Akademik Veri Yönetim Sistemi
Neurological Sciences and Neurophysiology, cilt.42, sa.4, ss.182-189, 2025 (SCI-Expanded, Scopus)
Stem cells, known for their self-renewal and differentiation capabilities, exhibit unique metabolic characteristics that play a crucial role in cellular differentiation. In this study, we investigated the metabolic changes of Wharton’s jelly mesenchymal stem cells (MSCs) during early neuronal differentiation, focusing on key metabolites such as lactate, pyruvate, citrate, and acetyl coenzyme A (acetyl-CoA). Wharton’s jelly MSCs were induced to neuronal differentiation using N2, EGF, bFGF, B27, and forskolin. These findings reveal significant metabolic reprogramming, characterized by a shift from glycolysis toward oxidative metabolism, evidenced by decreased lactate production and modulated pyruvate and citrate levels. The lactate/pyruvate (L/P) ratio changes and acetyl-CoA levels indicate a dynamic adjustment in metabolic pathways supporting the transition from stem cell-like states to neuroprogenitor cells. Immunofluorescence analysis confirmed the expression of neuronal markers (β3-tubulin and NeuN) by days 7 and 14, validating the progression to immature and mature neuronal states. This study highlights the metabolic plasticity of Wharton’s jelly MSCs in neurogenesis. It reveals metabolite changes that could demonstrate neuronal maturation, providing important insights for optimizing metabolic conditions in future regenerative medicine applications.
Although the neuronal differentiation potential of Wharton’s jelly-derived MSCs (WJ-MSCs) has been well established, the associated metabolic dynamics remain poorly understood. Previous studies have suggested that a metabolic shift from glycolysis to oxidative phosphorylation is essential for neuronal maturation, yet specific alterations in key metabolites such as lactate, pyruvate, citrate, and acetyl-CoA during this transition are not well characterized in WJ-MSCs. This study addresses this gap by investigating the temporal metabolic reprogramming events during early neurogenesis. It provides insights into the bioenergetic basis of stem cell-derived neuronal differentiation and its relevance for optimizing neuroregenerative strategies.
This study aims to investigate the metabolic changes occurring during the early stages of neuronal differentiation of Wharton’s jelly-derived MSCs (WJ-MSCs). Specifically, it focuses on key metabolites – lactate, pyruvate, citrate, and acetyl-CoA – to elucidate how energy metabolism is reprogrammed as WJ-MSCs transition into neuroprogenitor cells.

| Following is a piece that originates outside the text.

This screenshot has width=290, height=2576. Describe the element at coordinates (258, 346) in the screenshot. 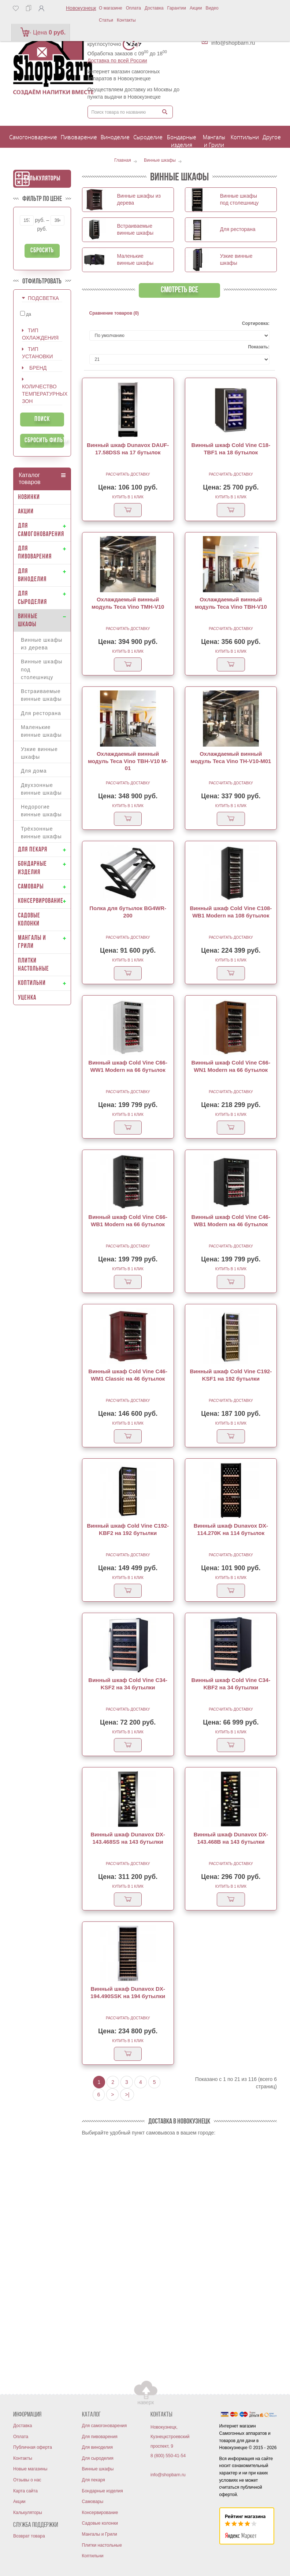

I see `Показать:` at that location.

This in vitro experimental study was conducted using previously isolated and cryopreserved human Wharton’s jelly-derived MSCs (WJ-MSCs). It was designed to induce neuronal differentiation over a 14-day protocol and evaluate associated temporal changes in metabolic profiles during the early stages of neurogenesis.
Human Wharton’s jelly-derived MSCs (WJ-MSCs) previously characterized and cryopreserved were thawed and cultured in Dulbecco’s Modified Eagle Medium/F12 medium. Neuronal differentiation was induced using a sequential protocol including N2, EGF, bFGF, B27, and forskolin over 14 days. Metabolic changes were analyzed on days 2, 5, and 7 by measuring lactate, pyruvate, citrate, and acetyl-CoA levels using colorimetric and fluorometric assay kits. Immunofluorescence staining for β3-tubulin and NeuN was performed to confirm neuronal marker expression. All experiments were repeated 3–9 times using cells derived from six donors.
All statistical analyses were performed using SPSS version 29.0. Data were presented as mean ± standard error of the mean. The Mann–Whitney U-test was applied to compare differences between the groups. P < 0.05 was considered statistically significant.
Immunofluorescence staining confirmed neuronal differentiation of WJ-MSCs, showing β3-tubulin expression on day 7 and NeuN expression on day 14. Metabolite analysis revealed a significant decrease in lactate and pyruvate levels by day 7, while acetyl-CoA levels significantly increased. Citrate levels showed a mild, nonsignificant decrease. The L/P ratio significantly increased, indicating a metabolic shift from glycolysis to oxidative metabolism during early neurogenesis.
This study demonstrates that early neuronal differentiation of WJ-MSCs involves dynamic metabolic reprogramming characterized by reduced glycolytic activity and increased oxidative metabolism. The observed shifts in lactate, pyruvate, citrate, and acetyl-CoA levels highlight the critical role of metabolic plasticity in supporting neurogenesis. These findings may inform the development of optimized differentiation protocols and enhance the therapeutic potential of stem cell-based neuroregenerative approaches.